Pour rendre visite à l’ambassadeur de Joe Biden à Berne, il faut d’abord se soumettre à un contrôle de sécurité, comme à l’aéroport. À l’ambassade des États-Unis, les ordinateurs portables ne sont pas autorisés. La photographe de Blick ne peut entrer avec son matériel qu’après s’être annoncée.
Scott Miller s’en excuse. «Je préfère rencontrer les journalistes là où je suis en déplacement», explique-t-il. Et en déplacement, le représentant de Joe Biden l’est beaucoup. «Je vois la diplomatie comme un sport de contact», s’amuse le nouveau représentant des États-Unis à Berne, qui se définit comme extraverti.
Blick: Lorsque Joe Biden vous a appelé pour vous demander si vous vouliez devenir son ambassadeur américain en Suisse, avez-vous hésité?
Scott Miller: Je voulais quand même poser la question à Tim, mon mari, car un tel déménagement est une affaire de famille. Mais il s’est tout de suite exclamé: «J’espère que tu as accepté!» La décision n’a donc pas pris beaucoup de temps.
En dehors de votre carrière de management chez UBS à Denver, avez-vous, vous et votre mari, d’autres liens avec la Suisse?
Bien sûr! Nous sommes tous les deux venus ici à plusieurs reprises. Mon mari a fondé une entreprise de logiciels, connue notamment pour son programme graphique QuarkXPress. Une partie de leurs affaires européennes ont été réalisées depuis la Suisse. Et j’aime voir à quel point les États-Unis et la Suisse se ressemblent et combien ils sont liés par l’histoire.
En arrivant à Berne, avez-vous commencé par défaire beaucoup de choses mises en place par votre prédécesseur Ed McMullen, le représentant de Trump?
En tant qu’ambassadeur, je représente le gouvernement actuel. Les valeurs et les objectifs diffèrent d’un gouvernement à l’autre. La Suisse et les États-Unis ont une relation forte, et je tiens à rendre hommage à tous mes prédécesseurs pour cela. Je ne pense pas que quiconque ait fait quoi que ce soit qui puisse nuire à cette relation. Et mon but est de la renforcer encore davantage.
On dit que la Suisse n’est pas une priorité pour l’administration de Joe Biden et qu’il n’y a pas eu de visites significatives comme celle d’Ueli Maurer à la Maison Blanche.

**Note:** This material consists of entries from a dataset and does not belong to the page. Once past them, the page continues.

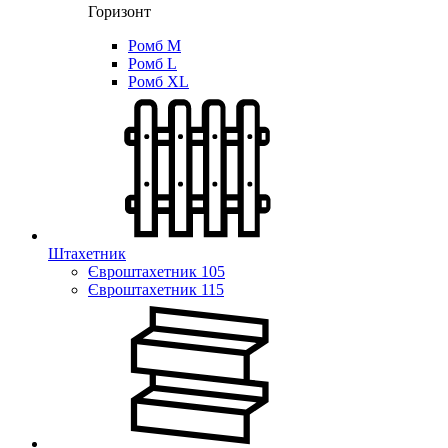
Горизонт
Ромб M
Ромб L
Ромб XL
Штахетник
Євроштахетник 105
Євроштахетник 115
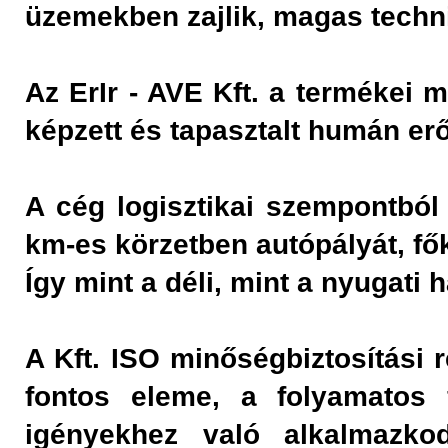
üzemekben zajlik, magas techn
Az ErIr - AVE Kft. a termékei
képzett és tapasztalt humán erőf
A cég logisztikai szempontból 
km-es körzetben autópályát, fők
Így mint a déli, mint a nyugati 
A Kft. ISO minőségbiztosítási 
fontos eleme, a folyamatos f
igényekhez való alkalmazko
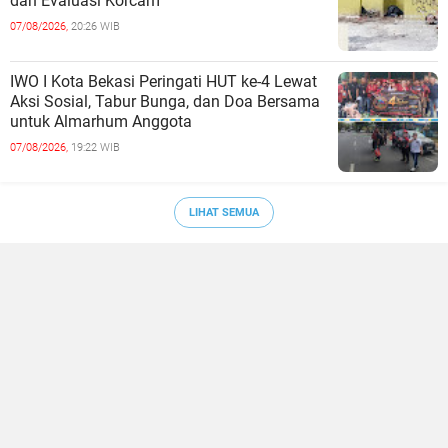
dan Evaluasi Korcam
07/08/2026,
20:26 WIB
IWO I Kota Bekasi Peringati HUT ke-4 Lewat
Aksi Sosial, Tabur Bunga, dan Doa Bersama
untuk Almarhum Anggota
07/08/2026,
19:22 WIB
LIHAT SEMUA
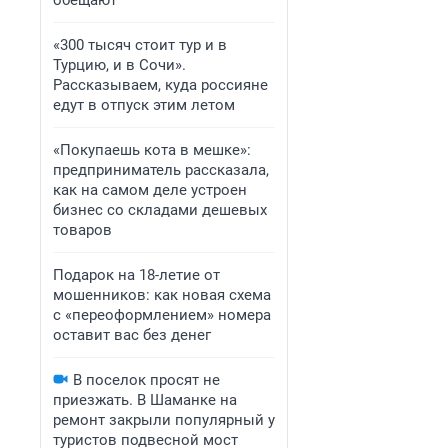
обещают
«300 тысяч стоит тур и в
Турцию, и в Сочи».
Рассказываем, куда россияне
едут в отпуск этим летом
«Покупаешь кота в мешке»:
предприниматель рассказала,
как на самом деле устроен
бизнес со складами дешевых
товаров
Подарок на 18-летие от
мошенников: как новая схема
с «переоформлением» номера
оставит вас без денег
В поселок просят не
приезжать. В Шаманке на
ремонт закрыли популярный у
туристов подвесной мост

Je ne suis pas d’accord. Sur le plan économique, nous sommes étroitement liés: le volume des échanges entre les deux pays a atteint les 155 milliards l’année dernière. Les 300 milliards investis par les entreprises suisses aux États-Unis et le demi-million d’emplois qu’elles créent dans notre pays témoignent également de cette forte relation. Ce qui compte bien plus que la question de savoir qui rend visite à qui et quand. L’une des toutes premières destinations du président Biden après son élection a été Genève, où il s’était rendu pour s’entretenir avec le président Poutine. Et la première dame Jill Biden, ne cesse de parler de sa visite en 2014 dans des entreprises d’enseignement suisses. Et ce, même lorsque nous avons roulé dans des champs de maïs de l’Iowa pendant la campagne électorale.
Mais ça n’a pas sauvé l’accord de libre-échange.
Je ne pense pas qu’il soit enterré. La Suisse a déclaré qu’elle ne pouvait pas nous donner accès au marché agricole. En attendant d’avancer dans ce domaine, nous parlons d’accords sectoriels spécifiques, comme, par exemple, ceux dans l’industrie pharmaceutique. Nous travaillons actuellement sur un accord qui faciliterait l’autorisation de la FDA (Food and Drug Administration, l'administration américaine des denrées alimentaires et des médicaments, ndlr) pour les produits pharmaceutiques suisses.
En tant qu’ancien entrepreneur, il vous est certainement facile d’entretenir des relations économiques. La livraison d’urgence de lait pour bébé en provenance de Suisse est-elle de votre fait?
Oui, j’en suis très fier! Un mercredi, j’ai rencontré le CEO de Nestlé. Dès le samedi suivant, près d’un million et demi de biberons ont été livrés, ainsi que des aliments spéciaux pour les enfants en bas âge souffrant d’allergies et pour les prématurés, qui étaient particulièrement rares aux États-Unis. Ces produits ont immédiatement atténué les pénuries aux États-Unis, c’était un vrai un moment de joie. L’avantage d’une telle collaboration avec Nestlé est aussi qu’ils disposent déjà d’une bonne logistique aux États-Unis. Le produit a donc pu atteindre rapidement les familles dans le besoin. Pour les semaines à venir, Nestlé nous a déjà promis d’autres tonnes d’aliments pour bébés.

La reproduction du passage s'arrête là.